▸ WHAT YOU SHOULD DO
Check each line of the data below for the word "MUND". How many lines have it? Answer with the number alone.

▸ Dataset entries
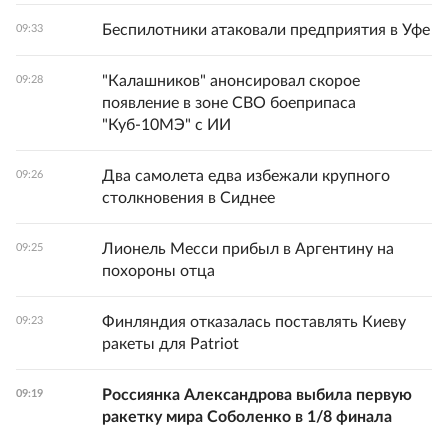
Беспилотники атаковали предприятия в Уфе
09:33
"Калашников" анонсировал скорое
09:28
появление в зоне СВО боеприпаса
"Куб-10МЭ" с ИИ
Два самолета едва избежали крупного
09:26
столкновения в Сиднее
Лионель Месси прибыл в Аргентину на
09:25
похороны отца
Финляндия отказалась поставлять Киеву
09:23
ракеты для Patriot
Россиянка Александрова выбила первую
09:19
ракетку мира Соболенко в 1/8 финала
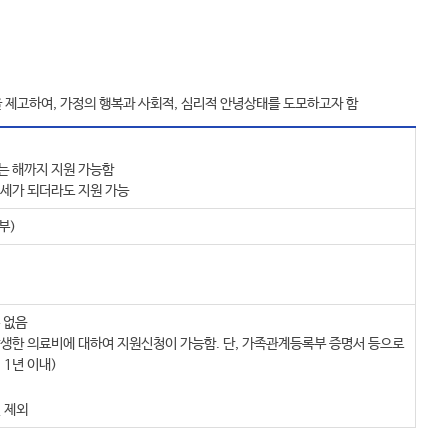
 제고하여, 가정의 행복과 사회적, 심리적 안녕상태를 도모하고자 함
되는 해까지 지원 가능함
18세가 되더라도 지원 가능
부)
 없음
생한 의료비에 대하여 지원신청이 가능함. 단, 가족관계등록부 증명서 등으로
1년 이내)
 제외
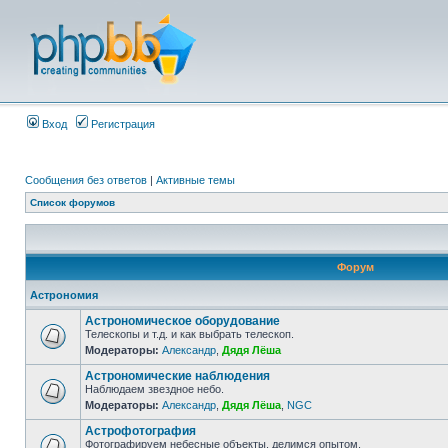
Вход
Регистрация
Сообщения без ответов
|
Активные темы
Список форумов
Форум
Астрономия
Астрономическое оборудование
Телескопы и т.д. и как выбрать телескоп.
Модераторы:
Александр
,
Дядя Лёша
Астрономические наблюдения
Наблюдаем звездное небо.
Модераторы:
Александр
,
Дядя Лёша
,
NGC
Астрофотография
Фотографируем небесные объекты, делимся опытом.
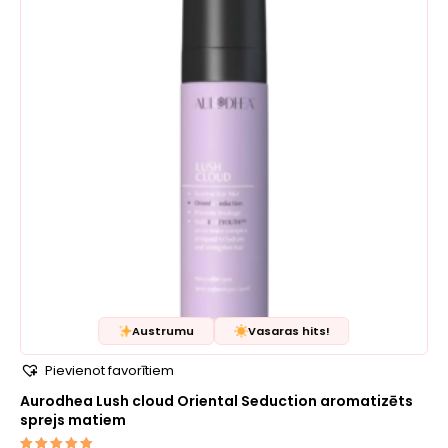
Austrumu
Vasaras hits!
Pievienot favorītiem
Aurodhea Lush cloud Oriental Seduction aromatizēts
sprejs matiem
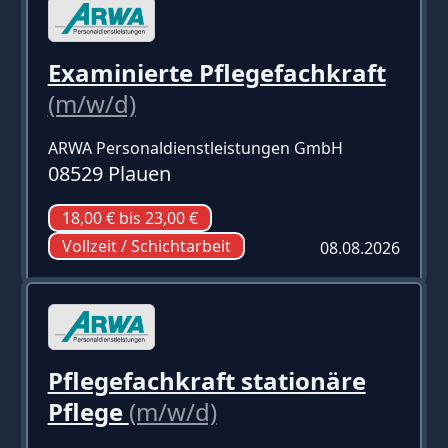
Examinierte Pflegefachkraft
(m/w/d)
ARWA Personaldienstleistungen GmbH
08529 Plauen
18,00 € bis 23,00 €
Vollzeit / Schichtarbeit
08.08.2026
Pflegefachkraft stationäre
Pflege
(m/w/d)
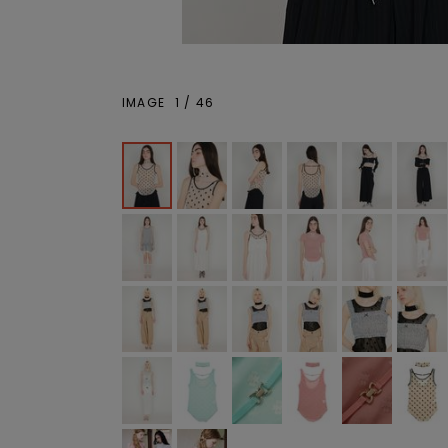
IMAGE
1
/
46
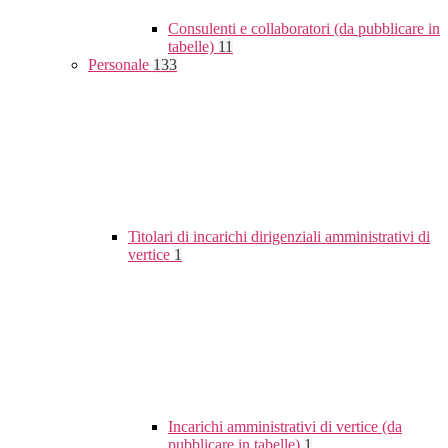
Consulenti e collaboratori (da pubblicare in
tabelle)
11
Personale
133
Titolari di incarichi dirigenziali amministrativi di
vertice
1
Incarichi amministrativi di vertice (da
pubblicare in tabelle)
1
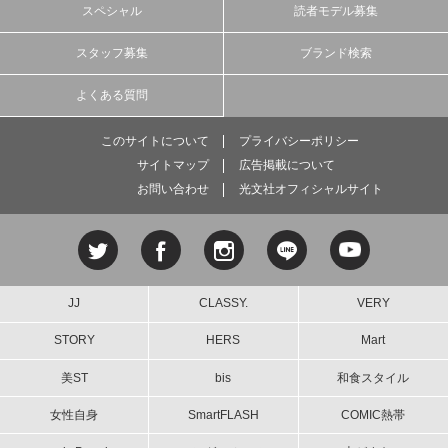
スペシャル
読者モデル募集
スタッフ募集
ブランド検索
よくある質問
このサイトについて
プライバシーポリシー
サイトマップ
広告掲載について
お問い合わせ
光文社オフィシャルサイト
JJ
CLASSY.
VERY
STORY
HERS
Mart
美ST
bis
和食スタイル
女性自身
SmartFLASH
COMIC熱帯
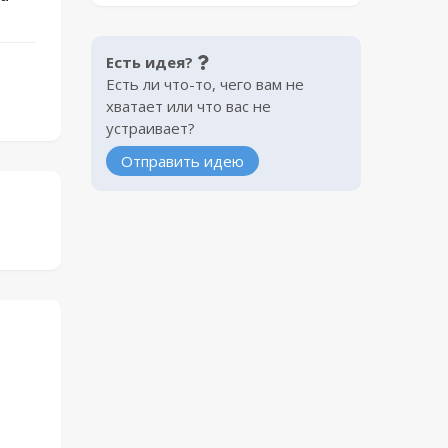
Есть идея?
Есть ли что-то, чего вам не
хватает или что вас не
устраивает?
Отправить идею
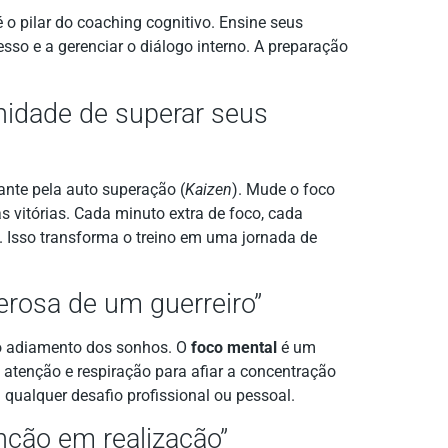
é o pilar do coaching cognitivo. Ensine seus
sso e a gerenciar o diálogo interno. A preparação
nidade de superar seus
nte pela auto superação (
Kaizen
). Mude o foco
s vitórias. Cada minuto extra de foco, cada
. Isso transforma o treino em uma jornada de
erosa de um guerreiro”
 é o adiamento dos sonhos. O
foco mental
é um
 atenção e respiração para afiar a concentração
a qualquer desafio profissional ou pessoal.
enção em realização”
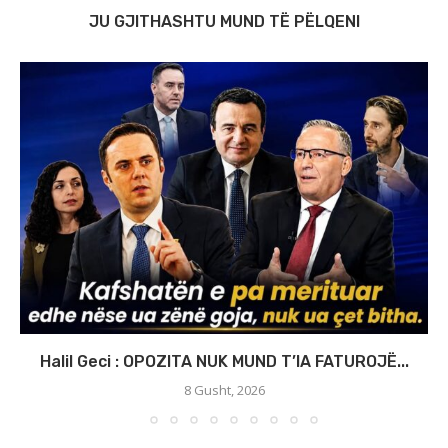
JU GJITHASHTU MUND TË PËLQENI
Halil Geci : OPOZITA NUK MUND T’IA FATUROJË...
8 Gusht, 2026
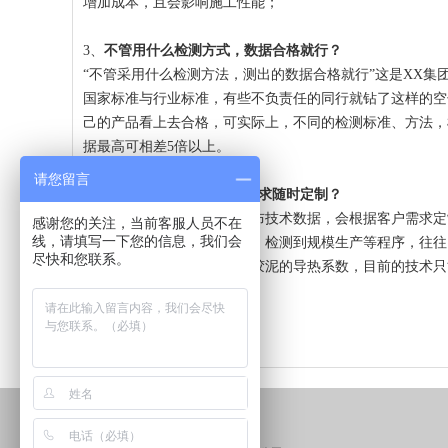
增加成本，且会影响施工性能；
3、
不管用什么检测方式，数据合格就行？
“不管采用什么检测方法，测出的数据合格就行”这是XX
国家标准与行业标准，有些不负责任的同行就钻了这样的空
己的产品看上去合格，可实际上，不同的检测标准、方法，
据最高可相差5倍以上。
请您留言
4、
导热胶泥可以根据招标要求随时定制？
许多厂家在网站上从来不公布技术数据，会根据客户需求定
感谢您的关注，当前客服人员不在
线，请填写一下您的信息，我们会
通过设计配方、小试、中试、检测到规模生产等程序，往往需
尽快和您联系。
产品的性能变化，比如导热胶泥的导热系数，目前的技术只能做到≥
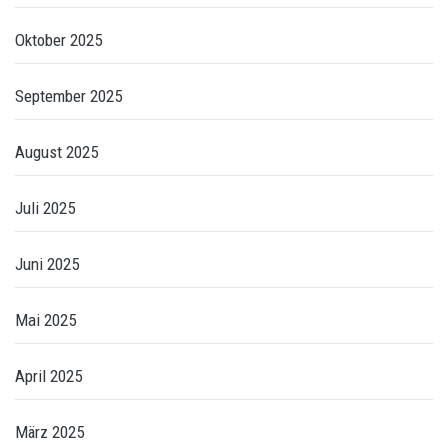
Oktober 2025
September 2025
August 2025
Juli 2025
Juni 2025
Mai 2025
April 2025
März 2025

▸ EXERCISE RESPONSE
2